● **Data supplied**
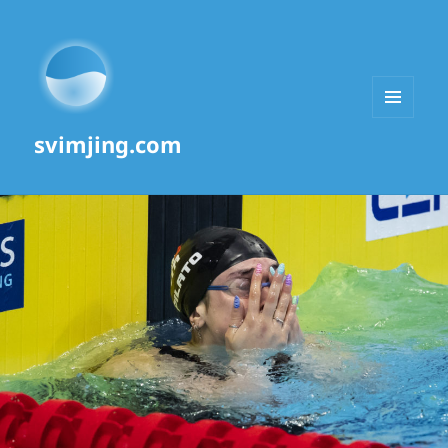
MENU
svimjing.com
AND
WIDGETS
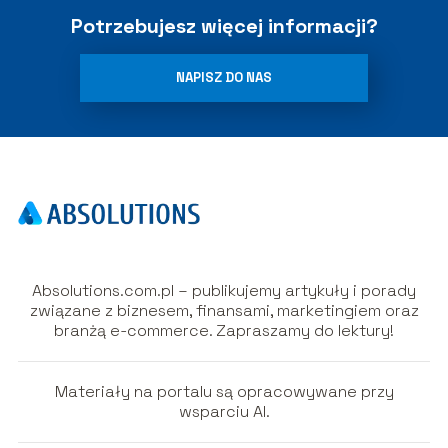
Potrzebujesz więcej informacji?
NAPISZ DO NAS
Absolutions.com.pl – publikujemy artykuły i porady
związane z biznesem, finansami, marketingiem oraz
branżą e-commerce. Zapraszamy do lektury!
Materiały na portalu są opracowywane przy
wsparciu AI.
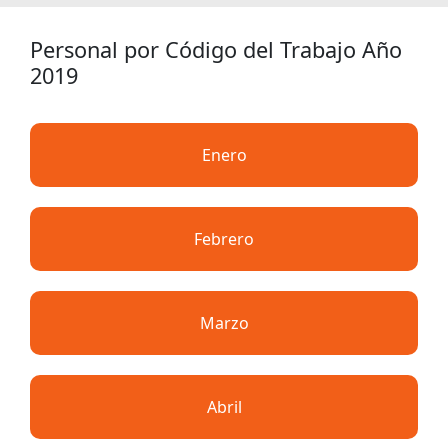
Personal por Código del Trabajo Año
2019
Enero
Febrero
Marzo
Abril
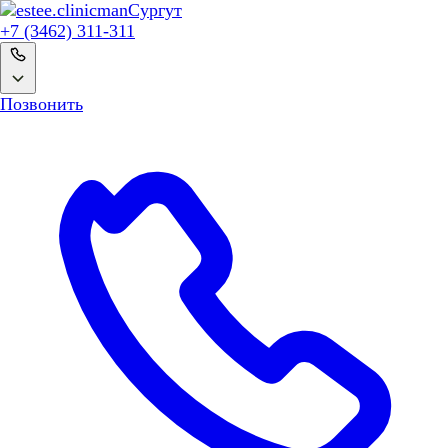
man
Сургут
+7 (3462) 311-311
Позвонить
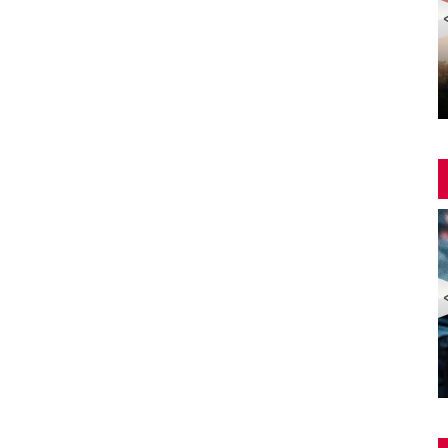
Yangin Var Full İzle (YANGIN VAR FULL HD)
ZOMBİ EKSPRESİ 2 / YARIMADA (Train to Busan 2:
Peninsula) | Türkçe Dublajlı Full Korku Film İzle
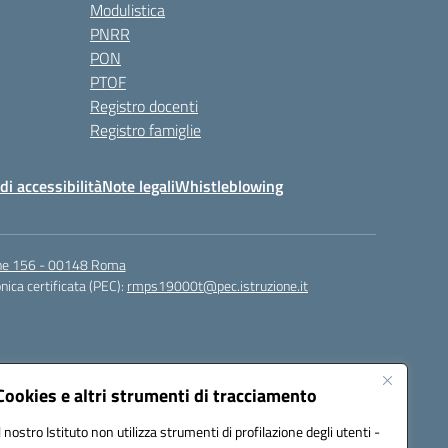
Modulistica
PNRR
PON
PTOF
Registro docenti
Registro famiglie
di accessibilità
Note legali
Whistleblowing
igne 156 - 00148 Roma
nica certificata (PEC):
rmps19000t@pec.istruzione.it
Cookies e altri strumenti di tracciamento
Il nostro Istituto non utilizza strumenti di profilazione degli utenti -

● **Your goal**
Exact copy, no pictures: set down all the entries again as they stand.

● **Answer**
MENU
svimjing.com
AND
WIDGETS
Potrzebujesz więcej informacji?
NAPISZ DO NAS
Absolutions.com.pl – publikujemy artykuły i porady
związane z biznesem, finansami, marketingiem oraz
branżą e-commerce. Zapraszamy do lektury!
Materiały na portalu są opracowywane przy
wsparciu AI.
Personal por Código del Trabajo Año
2019
Enero
Febrero
Marzo
Abril
man
Сургут
+7 (3462) 311-311
Позвонить
Yangin Var Full İzle (YANGIN VAR FULL HD)
ZOMBİ EKSPRESİ 2 / YARIMADA (Train to Busan 2:
Peninsula) | Türkçe Dublajlı Full Korku Film İzle
Modulistica
PNRR
PON
PTOF
Registro docenti
Registro famiglie
di accessibilità
Note legali
Whistleblowing
igne 156 - 00148 Roma
nica certificata (PEC):
rmps19000t@pec.istruzione.it
Cookies e altri strumenti di tracciamento
Il nostro Istituto non utilizza strumenti di profilazione degli utenti -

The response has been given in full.